*** Opening Records for the task ***

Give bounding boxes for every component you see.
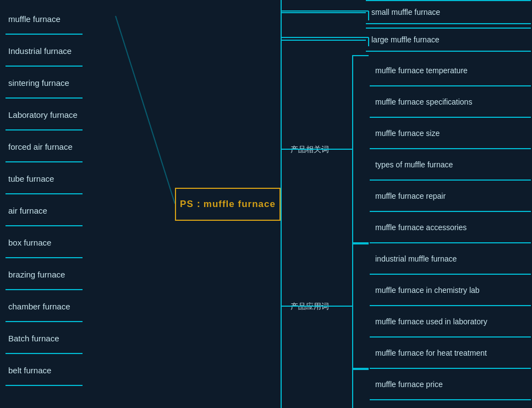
list-item: box furnace [0,226,121,258]
list-item: muffle furnace used in laboratory [370,306,531,338]
svg-line-6 [116,16,175,204]
list-item: sintering furnace [0,67,121,99]
list-item: muffle furnace accessories [370,212,531,243]
list-item: muffle furnace temperature [370,55,531,86]
list-item: Batch furnace [0,322,121,354]
center-node: PS：muffle furnace [175,188,281,221]
list-item: muffle furnace manufacturer [370,400,531,408]
right-section: 产品相关词 muffle furnace temperature muffle … [281,55,532,408]
top-item-2: large muffle furnace [366,28,531,52]
list-item: muffle furnace specifications [370,86,531,118]
list-item: Laboratory furnace [0,99,121,130]
list-item: chamber furnace [0,290,121,322]
category-1-items: muffle furnace temperature muffle furnac… [370,55,531,243]
list-item: muffle furnace size [370,118,531,149]
category-2-items: industrial muffle furnace muffle furnace… [370,243,531,369]
list-item: muffle furnace for heat treatment [370,338,531,369]
list-item: muffle furnace [0,3,121,35]
list-item: belt furnace [0,354,121,386]
mind-map: muffle furnace Industrial furnace sinter… [0,0,532,408]
list-item: muffle furnace repair [370,181,531,212]
list-item: types of muffle furnace [370,149,531,181]
list-item: brazing furnace [0,258,121,290]
list-item: muffle furnace price [370,369,531,400]
list-item: forced air furnace [0,130,121,162]
list-item: Industrial furnace [0,35,121,67]
top-item-1: small muffle furnace [366,0,531,24]
list-item: air furnace [0,194,121,226]
category-3-items: muffle furnace price muffle furnace manu… [370,369,531,408]
left-column: muffle furnace Industrial furnace sinter… [0,0,121,408]
list-item: industrial muffle furnace [370,243,531,275]
list-item: tube furnace [0,162,121,194]
list-item: muffle furnace in chemistry lab [370,275,531,306]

*** Closing Records for the task ***

◆ Work task ◆
Output the records exactly as they appear, skipping any pictures.

◆ Expected answer ◆
Give bounding boxes for every component you see.
list-item: box furnace [0,226,121,258]
list-item: muffle furnace used in laboratory [370,306,531,338]
svg-line-6 [116,16,175,204]
list-item: sintering furnace [0,67,121,99]
list-item: muffle furnace accessories [370,212,531,243]
list-item: muffle furnace temperature [370,55,531,86]
list-item: Batch furnace [0,322,121,354]
center-node: PS：muffle furnace [175,188,281,221]
list-item: muffle furnace manufacturer [370,400,531,408]
right-section: 产品相关词 muffle furnace temperature muffle … [281,55,532,408]
top-item-2: large muffle furnace [366,28,531,52]
list-item: muffle furnace specifications [370,86,531,118]
list-item: Laboratory furnace [0,99,121,130]
list-item: chamber furnace [0,290,121,322]
category-1-items: muffle furnace temperature muffle furnac… [370,55,531,243]
list-item: muffle furnace size [370,118,531,149]
category-2-items: industrial muffle furnace muffle furnace… [370,243,531,369]
list-item: muffle furnace for heat treatment [370,338,531,369]
list-item: muffle furnace [0,3,121,35]
list-item: belt furnace [0,354,121,386]
mind-map: muffle furnace Industrial furnace sinter… [0,0,532,408]
list-item: muffle furnace repair [370,181,531,212]
list-item: types of muffle furnace [370,149,531,181]
list-item: brazing furnace [0,258,121,290]
list-item: muffle furnace price [370,369,531,400]
list-item: forced air furnace [0,130,121,162]
list-item: Industrial furnace [0,35,121,67]
top-item-1: small muffle furnace [366,0,531,24]
list-item: air furnace [0,194,121,226]
category-3-items: muffle furnace price muffle furnace manu… [370,369,531,408]
left-column: muffle furnace Industrial furnace sinter… [0,0,121,408]
list-item: industrial muffle furnace [370,243,531,275]
list-item: tube furnace [0,162,121,194]
list-item: muffle furnace in chemistry lab [370,275,531,306]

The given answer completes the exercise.